Hermetic rotary compressors include, as main components, a hermetic container, an electric motor provided in the hermetic container, and a compression unit arranged in the hermetic container and driven by the electric motor to compress refrigerant gas. The electric motor includes a rotor firmly fixed on a crankshaft extending from a rocking scroll in the compression unit and a stator fixed to the hermetic container. Such a hermetic rotary compressor sucks the refrigerant gas into the compression unit and compresses the refrigerant gas by rotating the rotor to rotate the crankshaft and thereby rotates the rocking scroll provided on the crankshaft. The compressed refrigerant gas is discharged into the hermetic container to pass through the gap between the hermetic container and the stator and the gap between the rotor and the stator and is supplied through a discharge pipe to a refrigerator. Meanwhile, lubricating oil stored in the hermetic container is raised in a passageway in the crankshaft by the pressure-feeding action of an oil stirrer (twisted plate) provided in the passageway during the rotation of the crankshaft and supplied as a sealing oil and a lubricating oil to sliding portions of the compression unit and the like.

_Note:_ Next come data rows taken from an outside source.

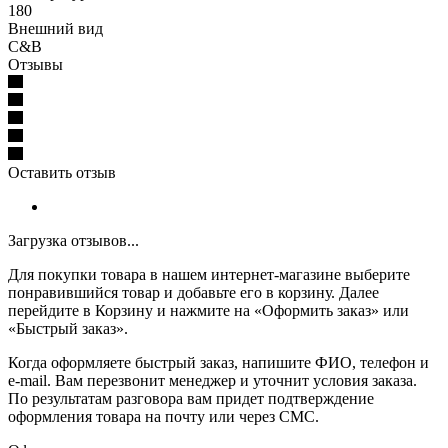
180
Внешний вид
C&B
Отзывы
Оставить отзыв
Загрузка отзывов...
Для покупки товара в нашем интернет-магазине выберите
понравившийся товар и добавьте его в корзину. Далее
перейдите в Корзину и нажмите на «Оформить заказ» или
«Быстрый заказ».
Когда оформляете быстрый заказ, напишите ФИО, телефон и
e-mail. Вам перезвонит менеджер и уточнит условия заказа.
По результатам разговора вам придет подтверждение
оформления товара на почту или через СМС.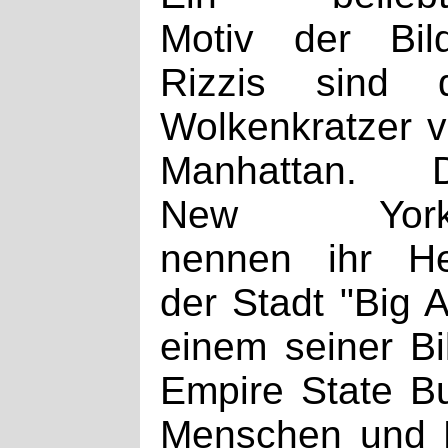
Motiv der Bil
Rizzis sind d
Wolkenkratzer 
Manhattan. D
New York
nennen ihr He
der Stadt "Big A
einem seiner Bi
Empire State Bu
Menschen und N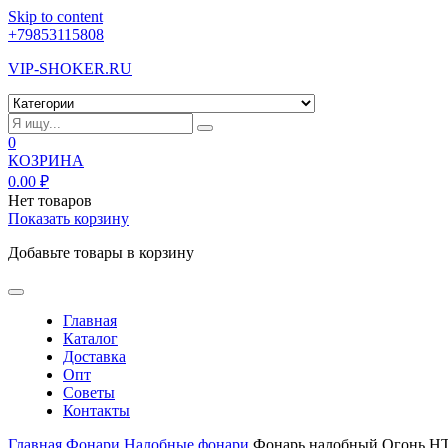
Skip to content
+79853115808
VIP-SHOKER.RU
0
КОЗРИНА
0.00
₽
Нет товаров
Показать корзину
Добавьте товары в корзину
Главная
Каталог
Доставка
Опт
Советы
Контакты
Главная
Фонари
Налобные фонари
Фонарь налобный Огонь HT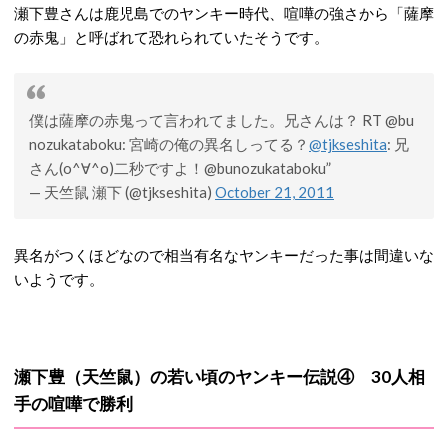
瀬下豊さんは鹿児島でのヤンキー時代、喧嘩の強さから「薩摩
の赤鬼」と呼ばれて恐れられていたそうです。
僕は薩摩の赤鬼って言われてました。兄さんは？ RT @bu
nozukataboku: 宮崎の俺の異名しってる？
@tjkseshita
: 兄
さん(o^∀^o)二秒ですよ！@bunozukataboku”
— 天竺鼠 瀬下 (@tjkseshita)
October 21, 2011
異名がつくほどなので相当有名なヤンキーだった事は間違いな
いようです。
瀬下豊（天竺鼠）の若い頃のヤンキー伝説④ 30人相
手の喧嘩で勝利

A hermetic rotary compressor having such a configuration causes deformation in the crankshaft because the torque increases when the refrigerant is compressed and the torque decreases when the high pressure refrigerant is discharged. The deformation in the crankshaft results from the load that the crankshaft receives from the rocking scroll and is increased during the rotation at higher speeds and under higher loads. As a result, vibrations and noises are generated.
To mitigate such vibrations and noises, conventional hermetic rotary compressors typically include components called balance weights attached on the axial ends of the rotor. Here, the balance weights are desirably made of a material that has a high specific gravity and allows no magnetic flux from the rotor to pass therethrough (low magnetic permeability), and brass is typically used. The brass is, however, expensive and it is desirable not to use the brass to reduce costs.
To dispense with the balance weights, a conventional rotor described in Patent Literature 1 has a through-opening, which is unbalanced with respect to the shaft hole as the center, in at least one axial end of the rotor. This configuration in the conventional technique described in Patent Literature 1 allows the rotor to produce the effect of the balance weights.